There are climbers who have achieved impressive feats without the use of supplemental oxygen. For instance, Reinhold Messner and Peter Habeler made together the first ascent of Everest without bottled oxygen. This achievement was celebrated by many in the mountaineering community as a true feat of Alpinism, and as a testament to the strength and will of climbers who chose to forgo the aid of supplemental oxygen.

To be clear, climbing with and climbing without bottled oxygen are two very different endeavours and they require different sets of skills. The endurance and perseverance needed for climbing the 8000m peaks without supplemental oxygen often require longer rests and breaks atop the mountain. Many impressive mountaineers, both male and female have climbed all 14 peaks without supplemental oxygen. This list includes the impressive Reinhold Messner, Ed Viesturs and Gerlinde Kaltenbrunner, the first woman to climb all 14 peaks without oxygen.

It should be said that comparing the achievement with bottled oxygen to the one without is a futile task. They are two very different ways of climbing and each deserves their own record and acknowledgement.

Record Claims Requires Transparency and Honesty

Ultimately, when going for a record, climbers should be clear about what type of summit they have reached. If the mountain has a Fore and a True Summit, it is a climbers duty to know which one has been reached and share the tracking data accordingly.

Also, the choice of whether to use supplemental oxygen or not should be left up to the climbers themselves, as long as the achievement is not misrepresented. 

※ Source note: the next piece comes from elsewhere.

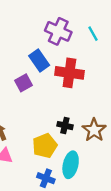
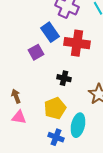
black cross: (65, 126) -> (64, 78), moved

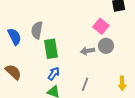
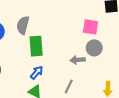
pink square: (101, 26) -> (91, 27), turned -35
gray arrow: (87, 51) -> (78, 60), moved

Kristin shares her tracking data openly, and she is open and honest about when she uses and not uses supplemental oxygen.


Other Achievements

As of the 23rd of May 2023, Kristin beat her own world record as fastest woman to climb both Everest and Lhotse in less than 8 hours.
And as of the 29th of May 2023, Kristin and Lama (Tenjen Sherpa) became the only people on earth that have summited 7 8000-ers in only 1 month and 3 days.



This is a great achievement for Kristin but also all those who have helped her climb throughout the last few years. Kristin wishes to extend huge congratulations to Dawa and Pasdawa from 8k Expeditions who climbed with her throughout the entirety of last year, as well as Lama and Ngima from Climbalaya and Seven Summit Treks who helped her achieve Shishapangma and Cho Oyu this year. She also wishes to show appreciation to Nimsdai for paving the way for her and many other climbers to try and push their limits.



“The Debate Over Whether Climbing 14 8,000-Meter Peaks in 7 Months Is Possible Without Supplemental Oxygen” by Kelly Cordes, Climbing Magazine, 2019

This new record achieved by Kristin has been confirmed by multiple sources, including, ExplorersWeb and AlpineMag.